■ Exercise description: Instruction for the data below: set down exactly the lines from the line with "LAZY MORNING 懶散早晨" to the line with "LAIDBACK LUNCH TIME 偷懶下午", inclusive, and no others.

Supplied records: Begin

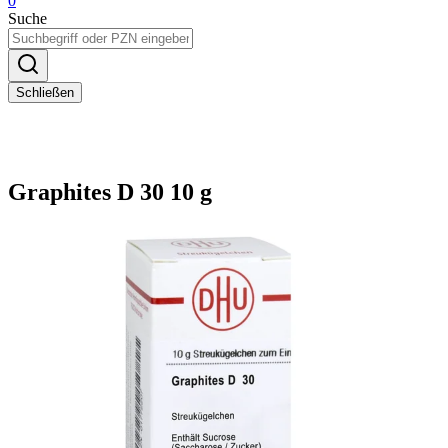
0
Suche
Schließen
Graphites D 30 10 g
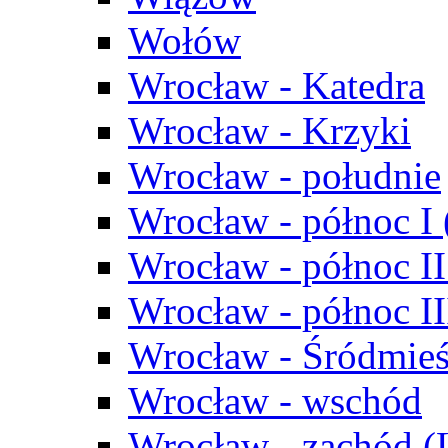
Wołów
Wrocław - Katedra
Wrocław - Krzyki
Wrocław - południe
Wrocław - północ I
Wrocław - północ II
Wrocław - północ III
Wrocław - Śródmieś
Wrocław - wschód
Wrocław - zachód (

Supplied records: End
Supplied records: Begin

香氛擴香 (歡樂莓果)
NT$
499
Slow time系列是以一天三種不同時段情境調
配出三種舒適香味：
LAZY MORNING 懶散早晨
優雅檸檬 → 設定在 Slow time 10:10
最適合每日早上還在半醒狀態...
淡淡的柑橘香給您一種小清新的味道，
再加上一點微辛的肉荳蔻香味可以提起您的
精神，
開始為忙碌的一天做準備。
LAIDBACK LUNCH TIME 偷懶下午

Supplied records: End
Supplied records: Begin

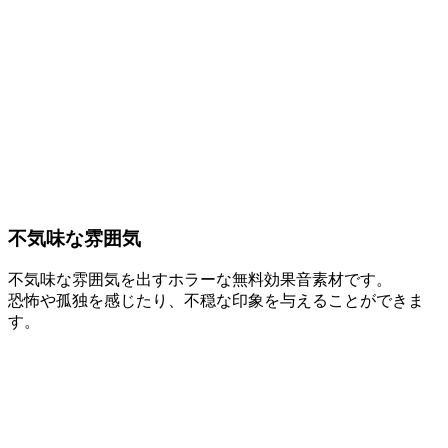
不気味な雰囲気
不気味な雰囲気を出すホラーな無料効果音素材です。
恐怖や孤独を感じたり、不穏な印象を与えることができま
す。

Supplied records: End

■ Task response:
LAZY MORNING 懶散早晨
優雅檸檬 → 設定在 Slow time 10:10
最適合每日早上還在半醒狀態...
淡淡的柑橘香給您一種小清新的味道，
再加上一點微辛的肉荳蔻香味可以提起您的
精神，
開始為忙碌的一天做準備。
LAIDBACK LUNCH TIME 偷懶下午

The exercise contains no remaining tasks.